Henkel supplied specific temperature comparisons in its materials. The new surfactant is described as effective at 35–40 degrees Celsius while conventional dip processes "usually operate at 60 to 65 degrees," and the company additionally states the "process temperature can be reduced by up to 35 degrees." The three figures appear together in Henkel's text; the 60–65°C versus 35–40°C pairing implies a typical reduction in the 20–30 degree range, so the "up to 35 degrees" claim will need clarification from Henkel about the baseline used for that maximum figure.
On validation and downstream processing, Henkel cites tests such as the water break test, saying those "prove complete surface wetting and thus optimal conditions for subsequent conversion treatment such as phosphating or nano conversion layer." The firm also reports the chemistry achieves "stable results" in demanding conditions, including in the presence of "non-water-miscible deep-drawing agents" and on "components with complex structures."

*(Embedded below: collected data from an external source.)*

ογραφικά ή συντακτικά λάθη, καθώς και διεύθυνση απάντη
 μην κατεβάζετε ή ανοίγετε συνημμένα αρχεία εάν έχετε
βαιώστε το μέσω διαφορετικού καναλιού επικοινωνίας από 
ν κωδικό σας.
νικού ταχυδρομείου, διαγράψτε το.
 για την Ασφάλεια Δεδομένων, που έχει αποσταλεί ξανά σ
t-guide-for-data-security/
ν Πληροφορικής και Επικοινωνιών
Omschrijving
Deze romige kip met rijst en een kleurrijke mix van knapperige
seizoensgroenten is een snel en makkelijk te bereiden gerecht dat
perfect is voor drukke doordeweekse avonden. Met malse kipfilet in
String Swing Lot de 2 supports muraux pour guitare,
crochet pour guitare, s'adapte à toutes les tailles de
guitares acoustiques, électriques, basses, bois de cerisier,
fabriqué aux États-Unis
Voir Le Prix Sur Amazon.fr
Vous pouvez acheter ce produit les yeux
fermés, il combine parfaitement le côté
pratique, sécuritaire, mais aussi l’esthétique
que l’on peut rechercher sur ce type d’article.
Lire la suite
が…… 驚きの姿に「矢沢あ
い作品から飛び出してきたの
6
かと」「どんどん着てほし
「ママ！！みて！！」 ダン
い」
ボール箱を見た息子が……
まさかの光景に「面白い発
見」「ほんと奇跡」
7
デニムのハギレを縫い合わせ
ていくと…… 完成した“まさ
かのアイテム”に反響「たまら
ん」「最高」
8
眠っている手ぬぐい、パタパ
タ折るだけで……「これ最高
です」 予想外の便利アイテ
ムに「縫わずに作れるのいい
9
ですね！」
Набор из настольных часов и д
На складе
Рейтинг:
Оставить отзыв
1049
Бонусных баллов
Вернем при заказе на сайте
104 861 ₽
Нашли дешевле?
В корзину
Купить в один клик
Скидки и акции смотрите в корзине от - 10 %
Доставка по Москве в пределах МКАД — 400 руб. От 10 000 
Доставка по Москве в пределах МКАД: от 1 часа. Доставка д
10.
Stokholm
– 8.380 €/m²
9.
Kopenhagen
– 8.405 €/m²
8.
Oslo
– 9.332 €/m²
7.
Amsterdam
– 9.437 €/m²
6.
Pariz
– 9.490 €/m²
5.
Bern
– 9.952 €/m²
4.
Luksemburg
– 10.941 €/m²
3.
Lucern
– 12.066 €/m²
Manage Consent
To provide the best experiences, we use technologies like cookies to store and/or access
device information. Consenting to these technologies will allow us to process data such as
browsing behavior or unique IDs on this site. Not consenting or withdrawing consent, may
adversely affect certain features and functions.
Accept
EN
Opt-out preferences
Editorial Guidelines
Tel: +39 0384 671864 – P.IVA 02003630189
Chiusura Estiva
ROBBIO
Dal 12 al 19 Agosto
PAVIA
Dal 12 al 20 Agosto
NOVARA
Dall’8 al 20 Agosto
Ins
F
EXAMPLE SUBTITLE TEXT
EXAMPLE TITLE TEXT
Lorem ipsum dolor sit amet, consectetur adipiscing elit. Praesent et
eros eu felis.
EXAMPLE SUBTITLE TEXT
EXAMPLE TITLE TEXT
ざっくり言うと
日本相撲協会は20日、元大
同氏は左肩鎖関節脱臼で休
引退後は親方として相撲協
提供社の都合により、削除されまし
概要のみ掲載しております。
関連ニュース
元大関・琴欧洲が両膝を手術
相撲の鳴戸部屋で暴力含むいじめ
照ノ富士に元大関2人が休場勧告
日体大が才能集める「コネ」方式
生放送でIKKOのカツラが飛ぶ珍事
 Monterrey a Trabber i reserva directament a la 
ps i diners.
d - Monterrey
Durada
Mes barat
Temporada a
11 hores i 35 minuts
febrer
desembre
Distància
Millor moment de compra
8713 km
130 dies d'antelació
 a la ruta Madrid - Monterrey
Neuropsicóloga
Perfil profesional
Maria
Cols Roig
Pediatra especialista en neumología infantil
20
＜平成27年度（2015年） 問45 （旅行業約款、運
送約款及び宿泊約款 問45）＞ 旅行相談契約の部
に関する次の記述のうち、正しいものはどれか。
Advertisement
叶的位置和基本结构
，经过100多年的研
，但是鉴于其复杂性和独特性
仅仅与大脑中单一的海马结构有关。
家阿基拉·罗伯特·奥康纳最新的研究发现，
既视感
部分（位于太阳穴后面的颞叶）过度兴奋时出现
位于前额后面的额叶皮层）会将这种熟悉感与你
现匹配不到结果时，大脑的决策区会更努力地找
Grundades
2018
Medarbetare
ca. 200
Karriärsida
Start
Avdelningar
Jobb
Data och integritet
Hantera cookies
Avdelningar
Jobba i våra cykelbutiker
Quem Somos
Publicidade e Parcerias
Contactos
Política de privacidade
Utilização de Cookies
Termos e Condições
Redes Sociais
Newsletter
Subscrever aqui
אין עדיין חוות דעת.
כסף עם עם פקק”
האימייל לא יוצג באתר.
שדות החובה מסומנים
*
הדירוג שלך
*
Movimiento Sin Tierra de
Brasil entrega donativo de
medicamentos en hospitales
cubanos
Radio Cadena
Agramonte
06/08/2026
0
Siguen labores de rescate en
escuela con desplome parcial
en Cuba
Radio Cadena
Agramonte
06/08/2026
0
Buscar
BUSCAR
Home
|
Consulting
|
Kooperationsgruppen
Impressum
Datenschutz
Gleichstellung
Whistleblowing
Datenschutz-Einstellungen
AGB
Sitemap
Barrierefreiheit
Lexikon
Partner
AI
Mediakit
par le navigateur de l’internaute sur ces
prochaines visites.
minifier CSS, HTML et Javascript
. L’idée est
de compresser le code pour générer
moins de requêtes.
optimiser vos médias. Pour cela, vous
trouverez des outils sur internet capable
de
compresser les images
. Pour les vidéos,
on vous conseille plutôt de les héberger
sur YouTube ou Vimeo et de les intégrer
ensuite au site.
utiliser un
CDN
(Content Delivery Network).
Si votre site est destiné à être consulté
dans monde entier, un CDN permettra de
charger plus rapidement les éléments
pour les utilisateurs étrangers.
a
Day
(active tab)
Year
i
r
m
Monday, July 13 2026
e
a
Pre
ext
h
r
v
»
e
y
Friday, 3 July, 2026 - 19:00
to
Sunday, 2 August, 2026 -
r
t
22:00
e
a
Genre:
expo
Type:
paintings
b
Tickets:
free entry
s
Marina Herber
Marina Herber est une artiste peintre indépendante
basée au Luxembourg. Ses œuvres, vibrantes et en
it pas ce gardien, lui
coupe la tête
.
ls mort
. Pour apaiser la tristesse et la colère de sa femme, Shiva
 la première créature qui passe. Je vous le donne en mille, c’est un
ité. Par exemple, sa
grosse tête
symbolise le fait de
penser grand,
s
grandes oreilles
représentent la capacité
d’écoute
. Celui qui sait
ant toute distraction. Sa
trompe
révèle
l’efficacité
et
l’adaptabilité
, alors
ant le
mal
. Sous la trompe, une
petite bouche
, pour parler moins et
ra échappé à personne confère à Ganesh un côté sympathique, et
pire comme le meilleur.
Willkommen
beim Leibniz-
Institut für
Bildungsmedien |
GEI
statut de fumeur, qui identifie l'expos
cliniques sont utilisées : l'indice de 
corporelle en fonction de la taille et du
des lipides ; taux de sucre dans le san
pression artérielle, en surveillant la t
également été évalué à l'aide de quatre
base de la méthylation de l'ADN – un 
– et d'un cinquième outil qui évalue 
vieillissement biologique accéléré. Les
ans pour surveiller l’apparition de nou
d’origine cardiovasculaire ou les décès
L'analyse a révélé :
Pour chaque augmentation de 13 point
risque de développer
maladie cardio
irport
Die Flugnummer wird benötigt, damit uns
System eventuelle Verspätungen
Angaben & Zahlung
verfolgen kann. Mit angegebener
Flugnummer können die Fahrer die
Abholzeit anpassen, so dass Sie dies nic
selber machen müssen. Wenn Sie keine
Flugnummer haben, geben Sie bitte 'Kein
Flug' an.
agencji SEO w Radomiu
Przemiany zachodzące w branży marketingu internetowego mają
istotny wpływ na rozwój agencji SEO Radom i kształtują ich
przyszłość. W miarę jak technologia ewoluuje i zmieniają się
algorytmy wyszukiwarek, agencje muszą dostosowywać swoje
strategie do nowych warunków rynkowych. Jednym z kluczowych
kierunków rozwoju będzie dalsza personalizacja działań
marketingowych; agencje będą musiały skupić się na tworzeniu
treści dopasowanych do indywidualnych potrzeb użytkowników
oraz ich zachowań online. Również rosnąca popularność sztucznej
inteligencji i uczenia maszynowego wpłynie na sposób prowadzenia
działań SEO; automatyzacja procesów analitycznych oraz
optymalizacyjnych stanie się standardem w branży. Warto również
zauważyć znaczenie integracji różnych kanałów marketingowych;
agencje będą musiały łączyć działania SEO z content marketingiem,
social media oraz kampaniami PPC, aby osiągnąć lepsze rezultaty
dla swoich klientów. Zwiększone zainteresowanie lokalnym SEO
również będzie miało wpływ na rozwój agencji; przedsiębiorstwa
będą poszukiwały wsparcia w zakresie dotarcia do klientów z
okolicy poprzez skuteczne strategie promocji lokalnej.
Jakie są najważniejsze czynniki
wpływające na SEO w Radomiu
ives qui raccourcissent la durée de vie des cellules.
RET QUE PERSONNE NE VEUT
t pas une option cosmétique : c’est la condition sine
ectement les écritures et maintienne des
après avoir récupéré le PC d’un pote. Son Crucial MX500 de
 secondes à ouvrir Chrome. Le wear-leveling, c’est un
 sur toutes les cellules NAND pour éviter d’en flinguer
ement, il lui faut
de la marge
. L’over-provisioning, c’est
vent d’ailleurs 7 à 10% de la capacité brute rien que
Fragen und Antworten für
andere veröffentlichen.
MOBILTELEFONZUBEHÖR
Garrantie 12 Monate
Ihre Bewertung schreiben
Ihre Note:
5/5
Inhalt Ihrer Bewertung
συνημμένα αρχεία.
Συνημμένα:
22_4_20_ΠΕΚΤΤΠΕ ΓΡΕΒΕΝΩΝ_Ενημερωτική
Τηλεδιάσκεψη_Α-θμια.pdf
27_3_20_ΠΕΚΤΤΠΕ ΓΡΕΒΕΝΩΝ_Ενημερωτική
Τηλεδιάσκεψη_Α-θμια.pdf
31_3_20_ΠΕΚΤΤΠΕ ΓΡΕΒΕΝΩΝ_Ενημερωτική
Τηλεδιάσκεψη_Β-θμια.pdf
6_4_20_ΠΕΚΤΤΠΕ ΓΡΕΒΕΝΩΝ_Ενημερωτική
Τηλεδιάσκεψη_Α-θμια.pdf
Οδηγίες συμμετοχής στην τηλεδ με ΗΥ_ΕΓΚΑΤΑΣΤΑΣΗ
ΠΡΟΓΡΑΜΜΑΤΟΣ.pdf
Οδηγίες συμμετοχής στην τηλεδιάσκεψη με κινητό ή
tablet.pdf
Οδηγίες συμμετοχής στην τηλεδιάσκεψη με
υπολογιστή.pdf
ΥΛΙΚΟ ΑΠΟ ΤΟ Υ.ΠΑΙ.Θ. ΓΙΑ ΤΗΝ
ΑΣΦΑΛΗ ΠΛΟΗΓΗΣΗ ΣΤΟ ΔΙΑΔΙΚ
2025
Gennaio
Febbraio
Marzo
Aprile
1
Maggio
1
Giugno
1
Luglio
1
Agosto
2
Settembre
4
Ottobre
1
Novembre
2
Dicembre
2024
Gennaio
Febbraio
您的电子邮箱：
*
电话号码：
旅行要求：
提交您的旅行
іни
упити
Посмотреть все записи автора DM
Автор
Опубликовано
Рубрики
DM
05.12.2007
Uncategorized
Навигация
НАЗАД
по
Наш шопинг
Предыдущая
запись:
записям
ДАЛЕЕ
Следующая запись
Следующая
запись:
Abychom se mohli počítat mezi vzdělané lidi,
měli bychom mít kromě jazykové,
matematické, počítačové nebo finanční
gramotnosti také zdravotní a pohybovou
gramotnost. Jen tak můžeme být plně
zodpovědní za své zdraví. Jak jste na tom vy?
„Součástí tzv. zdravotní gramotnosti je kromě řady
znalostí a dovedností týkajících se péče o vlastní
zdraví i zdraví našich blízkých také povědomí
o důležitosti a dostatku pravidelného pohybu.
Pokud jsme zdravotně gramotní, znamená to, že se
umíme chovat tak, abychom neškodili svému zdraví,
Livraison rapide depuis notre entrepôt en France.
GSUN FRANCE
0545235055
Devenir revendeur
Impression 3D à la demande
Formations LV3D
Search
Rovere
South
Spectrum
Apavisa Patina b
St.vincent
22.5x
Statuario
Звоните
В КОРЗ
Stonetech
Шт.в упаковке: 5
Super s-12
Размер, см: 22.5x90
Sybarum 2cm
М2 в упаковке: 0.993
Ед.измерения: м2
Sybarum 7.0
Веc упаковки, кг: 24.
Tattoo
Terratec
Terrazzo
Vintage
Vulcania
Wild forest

Henkel tied the lower operating temperature to environmental and economic benefits, stating that the reduction yields "significant savings in energy consumption and CO₂ emissions" and "combines cost efficiency with sustainability without compromising cleaning performance." The company added a process integration note: "If warm spray degreasing is used upstream, there is no need to heat the dip degreasing process at all."
Several operational specifics were not included in Henkel's release: the company did not publish dosing recommendations, technical data sheets, safety data sheets, quantified kWh or CO₂ savings, bath life numbers, regional availability or pricing in the materials provided. Those gaps leave open practical verification steps for shops considering a switch from 60–65°C baths to the new surfactant.
If Henkel's claims hold under independent testing and in customer pilots, Bonderite C‑AD 20202 could change pretreatment workflows for parts with hard-to-reach features by reducing or eliminating dip-bath heating and lowering operating costs. The launch fills a stated portfolio gap for dip cleaning and focuses attention on the process controls and verification data that will determine whether the chemistry delivers the energy and CO₂ reductions Henkel describes.